Au sein de l'entreprise, le principal combat des "Happy men" c'est l'accès aux postes à responsabilité difficile à atteindre pour les femmes en raison du bien connu plafond de verre. Gravir les échelons en entreprises et s'essayer à une carrière à l'international reste encore difficile pour les femmes.  Elles ne sont encore que 13% d'expatriées. Un phénomène récent qui relève souvent du parcours de combattante. Les préjugés sont tenaces dans la culture d'entreprise française, ainsi que l'écart salarial qui est encore de 19,2% en 2012 en France, selon un étude de l'Insee.

Pour lutter contre ces inégalités, le gouvernement français a pris certaines mesures qui doivent encore fait leurs preuves.

Ce que fait le gouvernement français

En octobre 2013, le ministère des Droits des femmes et l'Observatoire de la parentalité en entreprise créent une charte avec 15 engagements sur l'équilibre des temps de vie pour "promouvoir une culture managériale plus souple, plus respectueuse de la vie privée de tous les salariés et intégrant leurs contraintes personnelles."

Puis la loi du 4 août 2014 sur "l'égalité réelle entre les femmes et les hommes" poussent les entreprises à des actions comme : prévenir et lutter contre les stéréotypes sexistes,  garantir l'égalité professionnelle et salariale et la mixité dans les métiers, favoriser une meilleure articulation des temps de vie et un partage équilibré des responsabilités parentales.
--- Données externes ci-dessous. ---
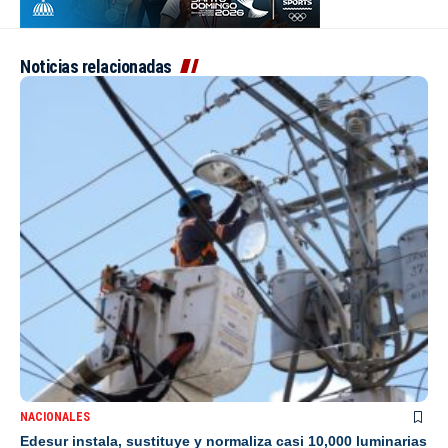
Noticias relacionadas
NACIONALES
Edesur instala, sustituye y normaliza casi 10,000 luminarias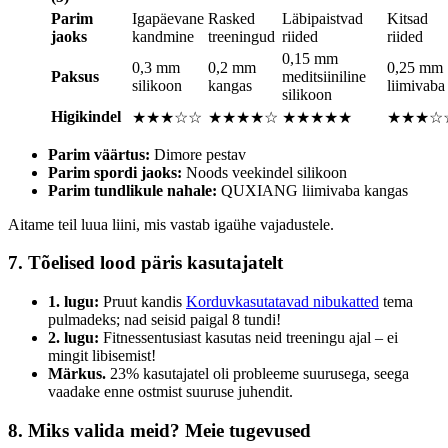
Parim
Igapäevane
Rasked
Läbipaistvad
Kitsad
jaoks
kandmine
treeningud
riided
riided
0,15 mm
0,3 mm
0,2 mm
0,25 mm
Paksus
meditsiiniline
silikoon
kangas
liimivaba
silikoon
Higikindel
★★★☆☆
★★★★☆
★★★★★
★★★☆
Parim väärtus:
Dimore pestav
Parim spordi jaoks:
Noods veekindel silikoon
Parim tundlikule nahale:
QUXIANG liimivaba kangas
Aitame teil luua liini, mis vastab igaühe vajadustele.
7. Tõelised lood päris kasutajatelt
1. lugu:
Pruut kandis
Korduvkasutatavad nibukatted
tema
pulmadeks; nad seisid paigal 8 tundi!
2. lugu:
Fitnessentusiast kasutas neid treeningu ajal – ei
mingit libisemist!
Märkus.
23% kasutajatel oli probleeme suurusega, seega
vaadake enne ostmist suuruse juhendit.
8.
Miks valida meid? Meie tugevused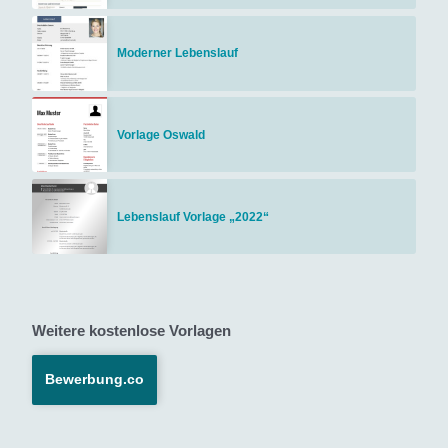
Moderner Lebenslauf
Vorlage Oswald
Lebenslauf Vorlage „2022“
Weitere kostenlose Vorlagen
Bewerbung.co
Si les entreprises de plus de 50 salariés ne réalisent pas trois actions pour être en conformité avec la loi, elles ne peuvent plus travailler sur des marchés publics.
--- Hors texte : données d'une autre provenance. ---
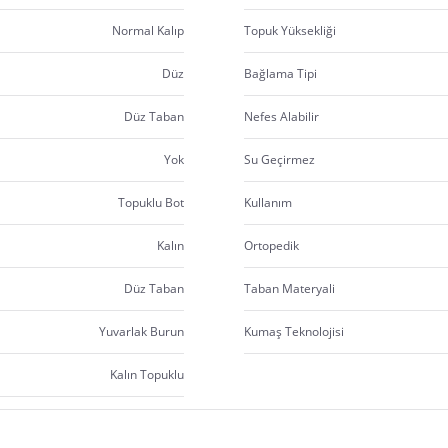
Normal Kalıp
Topuk Yüksekliği
Düz
Bağlama Tipi
Düz Taban
Nefes Alabilir
Yok
Su Geçirmez
Topuklu Bot
Kullanım
Kalın
Ortopedik
Düz Taban
Taban Materyali
Yuvarlak Burun
Kumaş Teknolojisi
Kalın Topuklu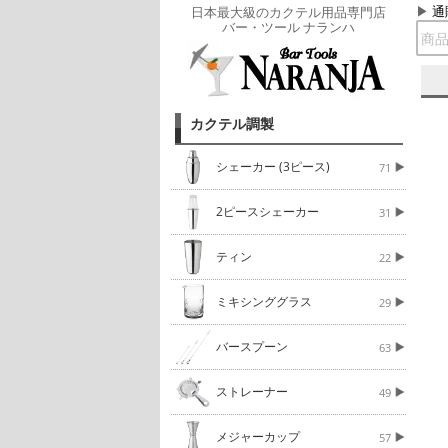
通
日本最大級のカクテル用品専門店
バー・ツール ナランハ
カクテル調製
シェーカー (3ピース)
71
2ピースシェーカー
31
ティン
22
ミキシンググラス
29
バースプーン
63
ストレーナー
49
メジャーカップ
57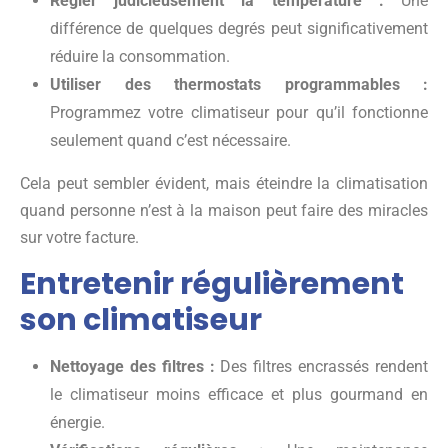
Régler judicieusement la température :
Une
différence de quelques degrés peut significativement
réduire la consommation.
Utiliser des thermostats programmables :
Programmez votre climatiseur pour qu’il fonctionne
seulement quand c’est nécessaire.
Cela peut sembler évident, mais éteindre la climatisation
quand personne n’est à la maison peut faire des miracles
sur votre facture.
Entretenir régulièrement
son climatiseur
Nettoyage des filtres :
Des filtres encrassés rendent
le climatiseur moins efficace et plus gourmand en
énergie.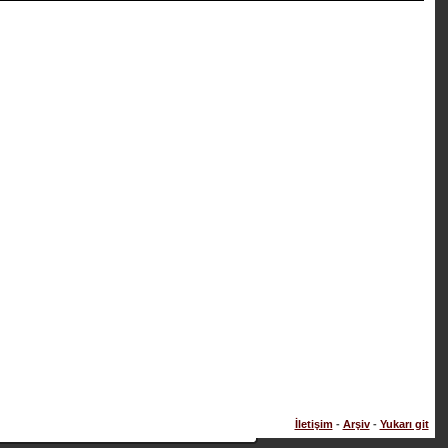
İletişim
-
Arşiv
-
Yukarı git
Des directives qui rejoignent les engagements défendus, promus par les "Happy men" d'Antoine de Gabrielli qui n'a pas attendu cette loi pour  miser sur des actions locales afin de faire progresser l'égalité.

Désormais, 30% des femmes sont membres des conseils d'administration des entreprises françaises du CAC 40.
Désormais, 30% des femmes sont membres des conseils d'administration des entreprises françaises du CAC 40.
©Thinkstock/ shironosov

Mais parfois, le changement intervient bien grâce à des lois. C'est le cas de la loi Copé-Zimmermann de 2011. Elle a imposé des quotas de femmes dans les conseil d'administration des entreprises du CAC 40. L'objectif était de 20% de femmes en 2014 et de 40% en 2017. Une étude du cabinet Ethics and boards montrait que le but était atteint avec plus de 30% de femmes au 1er juin 2014. Prochaine évaluation en 2017...

Des quotas pour réduire les inégalités ?

Cela signifie-t-il qu'il faudrait parfois en venir à des quotas pour faire bouger les lignes entre entreprise ? Antoine de Gabrielli compare les quotas à de "l'artillerie lourde". "L'inconvénient, c'est qu'on rase tout. Par principe, le quota c'est discriminant. (...) Si vous les utilisez trop longtemps ou trop forts, vous allez suggérer que les femmes sont nommées à des postes à responsabilité en raison de quota et donc, n'ont peut être pas les compétences. Et ça, c'est dangereux, ça délégitimise les femmes à ces postes. On peut les utiliser de façon ponctuelle mais sur le fond, on a intérêt à mener un mouvement général de révision de nos processus et de nos cultures pour amener des femmes à avoir un meilleur accès à leur vie professionnelle, et réciproquement, des hommes à avoir un meilleur accès à leur vie privée."

Si avec ces "Happy men", Antoine de Gabrielli insiste autant sur le rôle que les hommes ont à jouer sur la question de l'égalité entre les sexes en entreprise, c'est parce que, selon lui, "ce n'est pas seulement un problème de femme". Homme et femme sont acteurs de l'égalité de l'autre.